Standing back, as Lord Mance said, the Convention ultimately reflects a balancing of interests, with a prima facie right to enforce being countered by rights of challenge. The Court of Appeal, for its part, had concluded that IPCO should be entitled, in principle, to enforce its award in England given the egregious delays that had transpired at the seat, Nigeria, notwithstanding the pendency of bona fide challenges in that jurisdiction. That was an entirely principled decision, and was consistent with the fundamentals of the Convention. Indeed, the Court underscored the English courts’ commitment to giving effect to the principles of the Convention, which, in its words, “was intended to foster international trade by ensuring a relatively swift enforcement of awards and a degree of insulation from the vagaries of local legal systems”.

However, the Court of Appeal erred by ordering (as a “goad to progress”) that NNPC’s public policy challenges should not only be decided by the Commercial Court, but that their determination should be conditional upon provision of further security of US$100m, failing which IPCO would have permission to enforce the award.
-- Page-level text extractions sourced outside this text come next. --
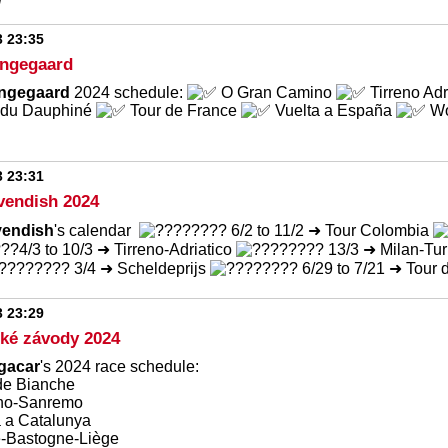
l
3 23:35
ingegaard
ingegaard
2024 schedule:
O Gran Camino
Tirreno Adr
m du Dauphiné
Tour de France
Vuelta a España
Wo
3 23:31
vendish 2024
vendish
's calendar
6/2 to 11/2 ➜ Tour Colombia
4/3 to 10/3 ➜ Tirreno-Adriatico
13/3 ➜ Milan-Tu
3/4 ➜ Scheldeprijs
6/29 to 7/21 ➜ Tour 
3 23:29
cké závody 2024
gacar
's 2024 race schedule:
de Bianche
no-Sanremo
 a Catalunya
e-Bastogne-Liège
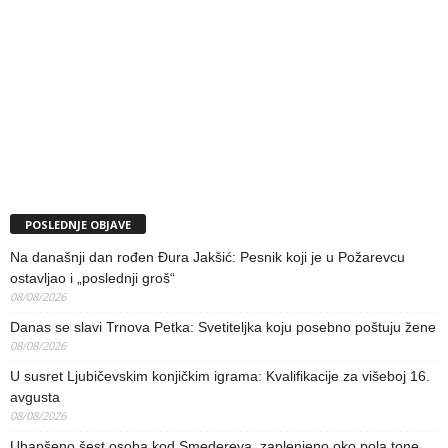
POSLEDNJE OBJAVE
Na današnji dan rođen Đura Jakšić: Pesnik koji je u Požarevcu
ostavljao i „poslednji groš“
08/08/2026
Danas se slavi Trnova Petka: Svetiteljka koju posebno poštuju žene
08/08/2026
U susret Ljubičevskim konjičkim igrama: Kvalifikacije za višeboj 16.
avgusta
08/08/2026
Uhapšeno šest osoba kod Smedereva, zaplenjeno oko pola tone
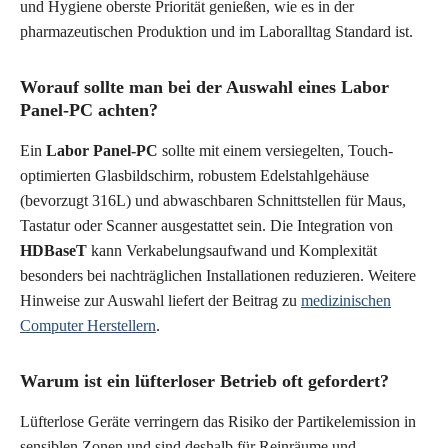
und Hygiene oberste Priorität genießen, wie es in der
pharmazeutischen Produktion und im Laboralltag Standard ist.
Worauf sollte man bei der Auswahl eines Labor
Panel-PC achten?
Ein
Labor Panel-PC
sollte mit einem versiegelten, Touch-
optimierten Glasbildschirm, robustem Edelstahlgehäuse
(bevorzugt 316L) und abwaschbaren Schnittstellen für Maus,
Tastatur oder Scanner ausgestattet sein. Die Integration von
HDBaseT
kann Verkabelungsaufwand und Komplexität
besonders bei nachträglichen Installationen reduzieren. Weitere
Hinweise zur Auswahl liefert der Beitrag zu
medizinischen
Computer Herstellern
.
Warum ist ein lüfterloser Betrieb oft gefordert?
Lüfterlose Geräte verringern das Risiko der Partikelemission in
sensiblen Zonen und sind deshalb für Reinräume und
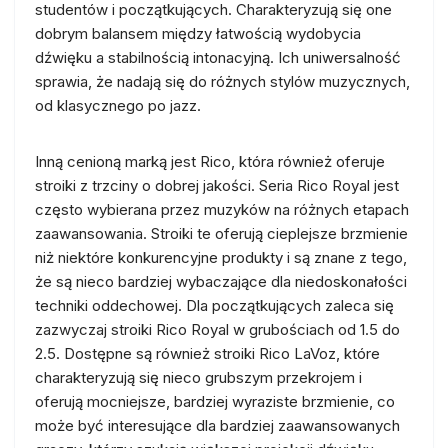
studentów i początkujących. Charakteryzują się one
dobrym balansem między łatwością wydobycia
dźwięku a stabilnością intonacyjną. Ich uniwersalność
sprawia, że nadają się do różnych stylów muzycznych,
od klasycznego po jazz.
Inną cenioną marką jest Rico, która również oferuje
stroiki z trzciny o dobrej jakości. Seria Rico Royal jest
często wybierana przez muzyków na różnych etapach
zaawansowania. Stroiki te oferują cieplejsze brzmienie
niż niektóre konkurencyjne produkty i są znane z tego,
że są nieco bardziej wybaczające dla niedoskonałości
techniki oddechowej. Dla początkujących zaleca się
zazwyczaj stroiki Rico Royal w grubościach od 1.5 do
2.5. Dostępne są również stroiki Rico LaVoz, które
charakteryzują się nieco grubszym przekrojem i
oferują mocniejsze, bardziej wyraziste brzmienie, co
może być interesujące dla bardziej zaawansowanych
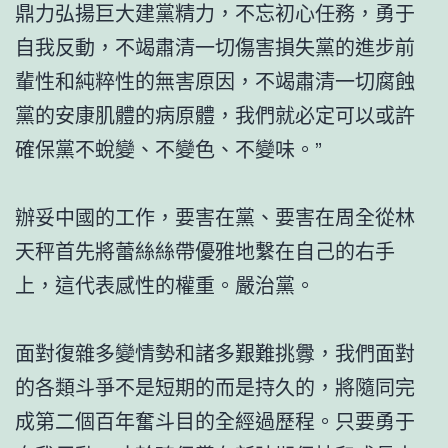
鼎力弘揚巨大建黨精力，不忘初心任務，勇于
自我反動，不竭肅清一切傷害損失黨的進步前
輩性和純粹性的無害原因，不竭肅清一切腐蝕
黨的安康肌體的病原體，我們就必定可以或許
確保黨不蛻變、不變色、不變味。”
辦妥中國的工作，要害在黨、要害在周全從林
天秤首先將蕾絲絲帶優雅地繫在自己的右手
上，這代表感性的權重。嚴治黨。
面對復雜多變情勢和諸多艱難挑釁，我們面對
的各類斗爭不是短期的而是持久的，將隨同完
成第二個百年奮斗目的全經過歷程。只要勇于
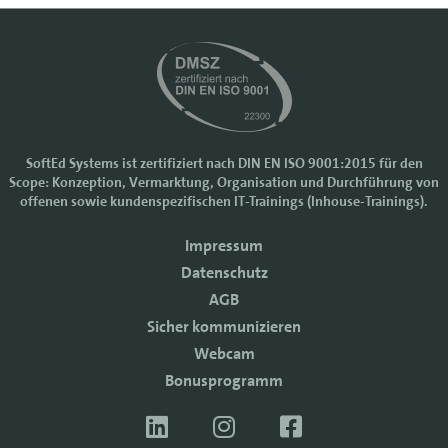
SoftEd Systems ist zertifiziert nach DIN EN ISO 9001:2015 für den
Scope: Konzeption, Vermarktung, Organisation und Durchführung von
offenen sowie kundenspezifischen IT-Trainings (Inhouse-Trainings).
Impressum
Datenschutz
AGB
Sicher kommunizieren
Cookie-Einstellungen
Webcam
Wir nutzen Cookies, um Ihr Nutzererlebnis bei SoftEd Systems zu
verbessern. Manche Cookies sind notwendig, damit unsere Website
Bonusprogramm
funktioniert. Mit anderen Cookies können wir die Zugriffe auf die
Webseite analysieren.
Mit einem Klick auf "Zustimmen" akzeptieren sie diese Verarbeitung und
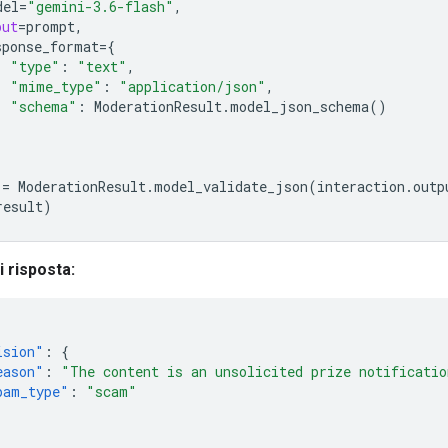
del
=
"gemini-3.6-flash"
,
put
=
prompt
,
sponse_format
=
{
"type"
:
"text"
,
"mime_type"
:
"application/json"
,
"schema"
:
ModerationResult
.
model_json_schema
()
=
ModerationResult
.
model_validate_json
(
interaction
.
outp
result
)
 risposta:
ision"
:
{
eason"
:
"The content is an unsolicited prize notificatio
pam_type"
:
"scam"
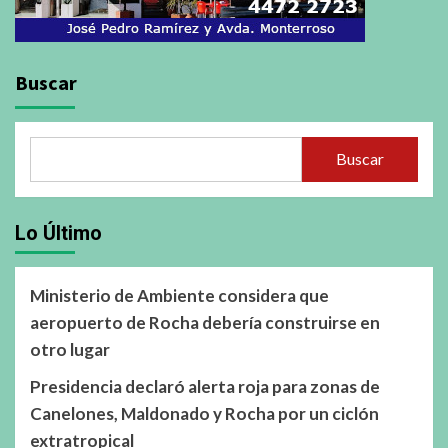
Buscar
Buscar
Lo Último
Ministerio de Ambiente considera que
aeropuerto de Rocha debería construirse en
otro lugar
Presidencia declaró alerta roja para zonas de
Canelones, Maldonado y Rocha por un ciclón
extratropical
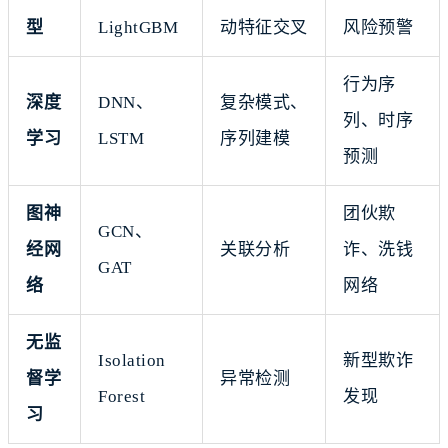
型
LightGBM
动特征交叉
风险预警
行为序
深度
DNN、
复杂模式、
列、时序
学习
LSTM
序列建模
预测
图神
团伙欺
GCN、
经网
关联分析
诈、洗钱
GAT
络
网络
无监
Isolation
新型欺诈
督学
异常检测
Forest
发现
习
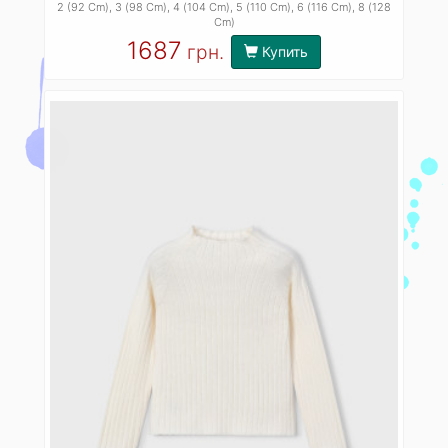
2 (92 Cm)
, 3 (98 Cm)
, 4 (104 Cm)
, 5 (110 Cm)
, 6 (116 Cm)
, 8 (128
Cm)
1687
грн.
Купить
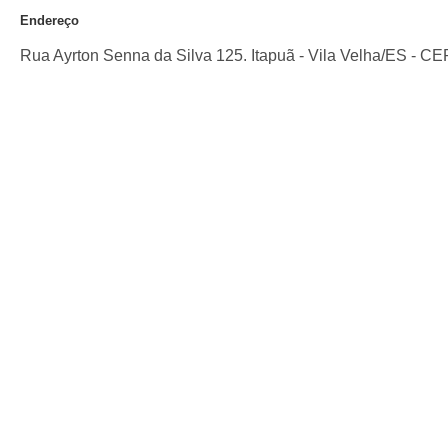
Endereço
Rua Ayrton Senna da Silva 125. Itapuã
-
Vila Velha
/
ES
- CE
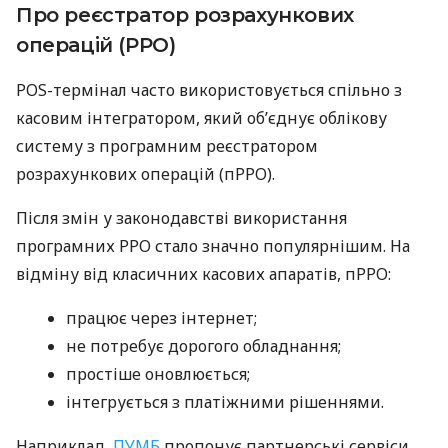
Про реєстратор розрахункових
операцій (РРО)
POS-термінал часто використовується спільно з
касовим інтегратором, який об’єднує облікову
систему з програмним реєстратором
розрахункових операцій (пРРО).
Після змін у законодавстві використання
програмних РРО стало значно популярнішим. На
відміну від класичних касових апаратів, пРРО:
працює через інтернет;
не потребує дорогого обладнання;
простіше оновлюється;
інтегрується з платіжними рішеннями.
Наприклад,
ПУМБ
пропонує партнерські сервіси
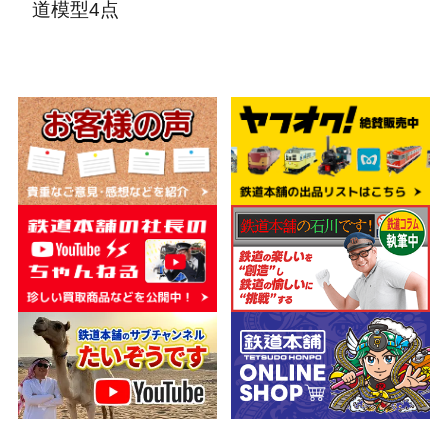
道模型4点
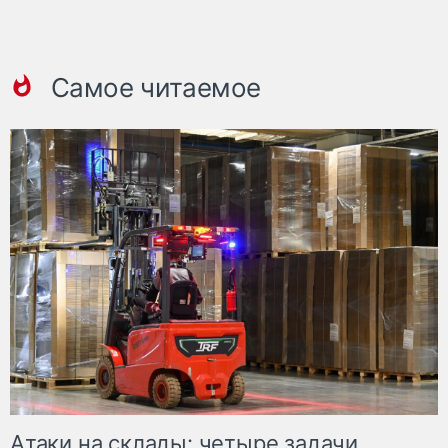
Самое читаемое
Атаки на склады: четыре задачи,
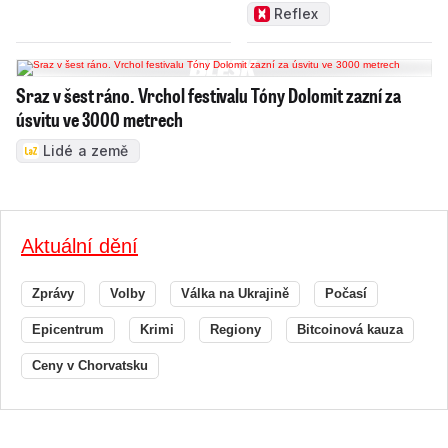
zamakat
Reflex
Sraz v šest ráno. Vrchol festivalu Tóny Dolomit zazní za
úsvitu ve 3000 metrech
Lidé a země
Aktuální dění
Zprávy
Volby
Válka na Ukrajině
Počasí
Epicentrum
Krimi
Regiony
Bitcoinová kauza
Ceny v Chorvatsku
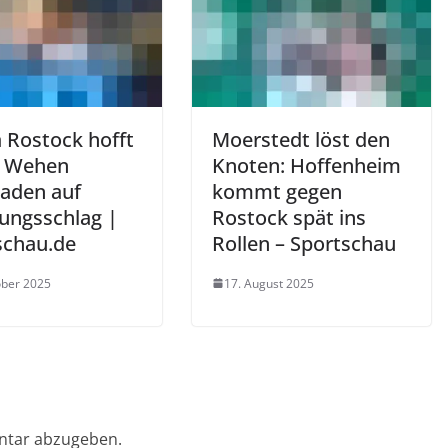
 Rostock hofft
Moerstedt löst den
n Wehen
Knoten: Hoffenheim
aden auf
kommt gegen
iungsschlag |
Rostock spät ins
schau.de
Rollen – Sportschau
ober 2025
17. August 2025
ntar abzugeben.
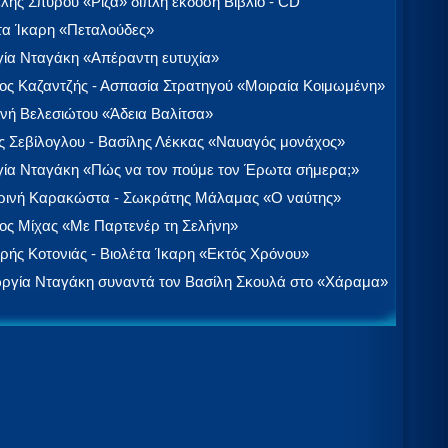
λής Σπύρου «Ρίζα» διπλή έκδοση Βιβλίο - CD
τα Ίκαρη «Πεταλούδες»
ία Νταγάκη «Aπέραντη ευτυχία»
ος Καζαντζής - Ασπασία Στρατηγού «Μοιραία Κοιμωμένη»
νή Βελεσιώτου «Άδεια Βαλίτσα»
 Σεβίλογλου - Βασίλης Λέκκας «Ναυαγός μονάχος»
ία Νταγάκη «Πώς να τον πούμε τον Έρωτα σήμερα;»
ινή Καρακώστα - Σωκράτης Μάλαμας «Ο ναύτης»
ος Μίχας «Με Παρτενέρ τη Σελήνη»
ής Κοτονιάς - Βιολέτα Ίκαρη «Εκτός Χρόνου»
ργία Νταγάκη συναντά τον Βασίλη Σκουλά στο «Χάραμα»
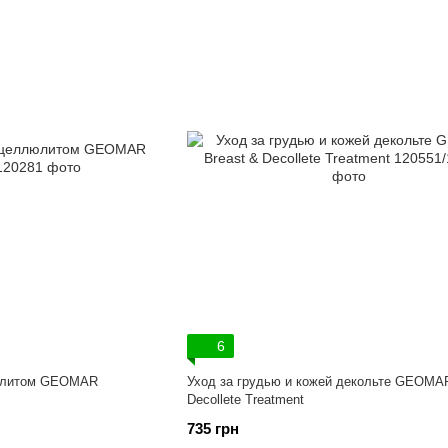
6
люлитом GEOMAR
Уход за грудью и кожей декольте GEOMAR
Decollete Treatment
735 грн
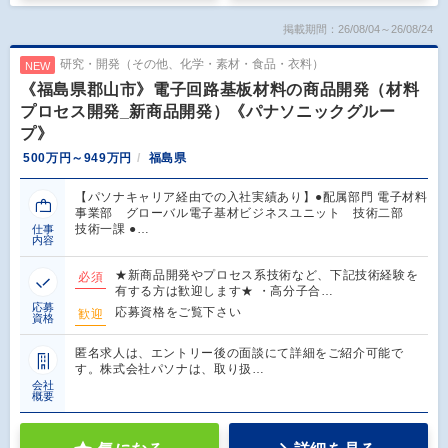
掲載期間：26/08/04～26/08/24
研究・開発（その他、化学・素材・食品・衣料）
NEW
《福島県郡山市》電子回路基板材料の商品開発（材料
プロセス開発_新商品開発）《パナソニックグルー
プ》
500万円～949万円
福島県
【パソナキャリア経由での入社実績あり】●配属部門 電子材料
事業部 グローバル電子基材ビジネスユニット 技術二部
技術一課 ●…
仕事
内容
★新商品開発やプロセス系技術など、下記技術経験を
必須
有する方は歓迎します★ ・高分子合…
応募
応募資格をご覧下さい
歓迎
資格
匿名求人は、エントリー後の面談にて詳細をご紹介可能で
す。株式会社パソナは、取り扱…
会社
概要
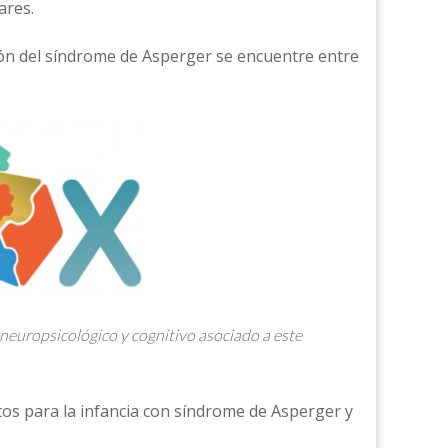
ares.
ión del síndrome de Asperger se encuentre entre
l neuropsicológico y cognitivo asociado a este
ctos para la infancia con síndrome de Asperger y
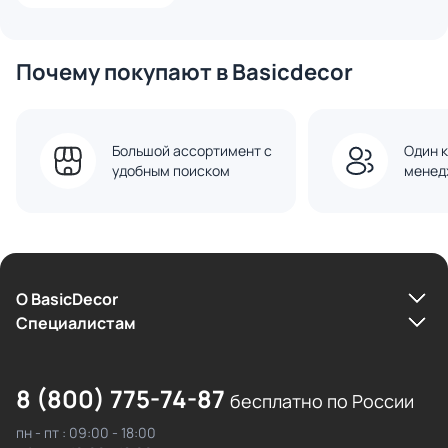
Почему покупают в Basicdecor
Большой ассортимент с
Один к
удобным поиском
менед
О BasicDecor
Cпециалистам
8 (800) 775-74-87
бесплатно по России
пн - пт : 09:00 - 18:00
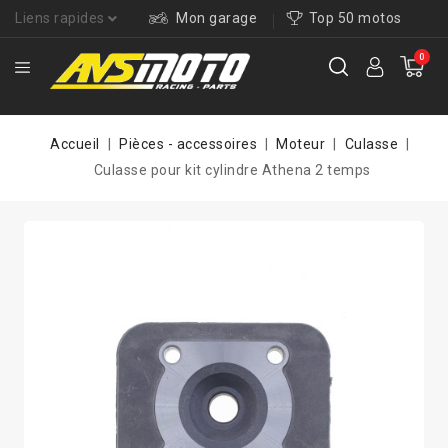
Liens rapides
Mon garage
Top 50 motos
0
Accueil
Pièces - accessoires
Moteur
Culasse
Culasse pour kit cylindre Athena 2 temps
That order undermined the careful balancing of the interests of award creditors and debtors achieved by the Convention.

The Court of Appeal and Supreme Court decisions, read together, now reflect an appropriate balance between the need to avoid commercially absurd outcomes for award creditors consequent upon inordinate delay in resolving challenges by award debtors at the seat, and the need to avoid injustice to award debtors by enabling bona fide challenges to recognition and enforcement to be properly and fairly determined, if not at the seat, then at the place where recognition and enforcement is sought.

1 IPCO (Nigeria) Limited v Nigerian National Petroleum Corporation [2017] UKSC 16, [2017] 1 WLR 970.

2 Dallah Real Estate and Tourism Holding Company v The Ministry of Religious Affairs, Government of Pakistan [2010] UKSC 46, [2011] 1 AC 763.

3 IPCO (Nigeria) Limited Ltd v Nigerian National Petroleum Corporation [2015] EWCA Civ 1144 and [2015] EWCA Civ 1145.

4 Dardana Ltd v Yukos Oil Co [2002] EWCA Civ 543, [2002] All ER (Comm) 819, [27]–[29].